─── Records supplied ───

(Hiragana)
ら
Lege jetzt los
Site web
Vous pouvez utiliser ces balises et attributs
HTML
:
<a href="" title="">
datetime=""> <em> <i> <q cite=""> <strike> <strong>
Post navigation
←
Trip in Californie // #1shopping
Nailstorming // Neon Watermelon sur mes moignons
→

───
─── Records supplied ───

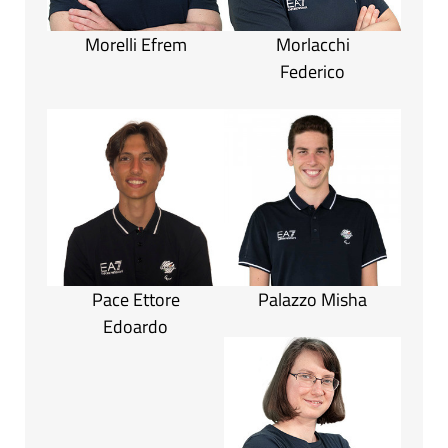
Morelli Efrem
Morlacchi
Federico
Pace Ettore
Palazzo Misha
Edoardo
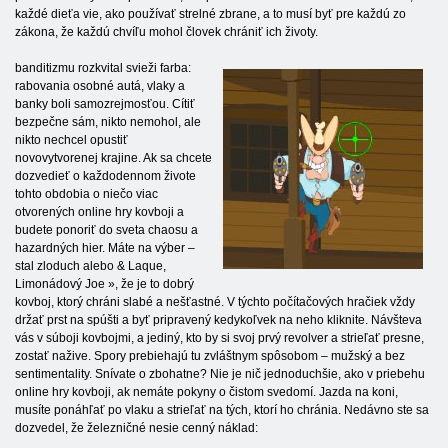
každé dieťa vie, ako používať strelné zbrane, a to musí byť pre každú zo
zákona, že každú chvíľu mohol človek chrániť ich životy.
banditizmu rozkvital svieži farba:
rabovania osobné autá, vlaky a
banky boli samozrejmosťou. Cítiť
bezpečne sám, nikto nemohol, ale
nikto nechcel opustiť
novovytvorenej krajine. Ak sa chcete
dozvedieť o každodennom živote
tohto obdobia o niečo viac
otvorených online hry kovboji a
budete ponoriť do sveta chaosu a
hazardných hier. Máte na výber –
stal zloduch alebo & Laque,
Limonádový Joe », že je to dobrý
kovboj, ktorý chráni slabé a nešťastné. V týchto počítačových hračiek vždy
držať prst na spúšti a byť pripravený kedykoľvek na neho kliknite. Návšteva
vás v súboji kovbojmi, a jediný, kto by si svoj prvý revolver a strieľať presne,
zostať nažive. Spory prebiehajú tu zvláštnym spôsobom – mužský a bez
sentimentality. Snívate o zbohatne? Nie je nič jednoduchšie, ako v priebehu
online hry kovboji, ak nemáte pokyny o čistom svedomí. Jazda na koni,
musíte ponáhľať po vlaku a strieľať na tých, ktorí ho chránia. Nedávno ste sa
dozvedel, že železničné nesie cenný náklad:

───

* _What to do_:
Using the records above, copy word for word the line with "dozvedieť o každodennom živote", the line with "dozvedel, že železničné", and every line between them.

* _Written solution_:
dozvedieť o každodennom živote
tohto obdobia o niečo viac
otvorených online hry kovboji a
budete ponoriť do sveta chaosu a
hazardných hier. Máte na výber –
stal zloduch alebo & Laque,
Limonádový Joe », že je to dobrý
kovboj, ktorý chráni slabé a nešťastné. V týchto počítačových hračiek vždy
držať prst na spúšti a byť pripravený kedykoľvek na neho kliknite. Návšteva
vás v súboji kovbojmi, a jediný, kto by si svoj prvý revolver a strieľať presne,
zostať nažive. Spory prebiehajú tu zvláštnym spôsobom – mužský a bez
sentimentality. Snívate o zbohatne? Nie je nič jednoduchšie, ako v priebehu
online hry kovboji, ak nemáte pokyny o čistom svedomí. Jazda na koni,
musíte ponáhľať po vlaku a strieľať na tých, ktorí ho chránia. Nedávno ste sa
dozvedel, že železničné nesie cenný náklad:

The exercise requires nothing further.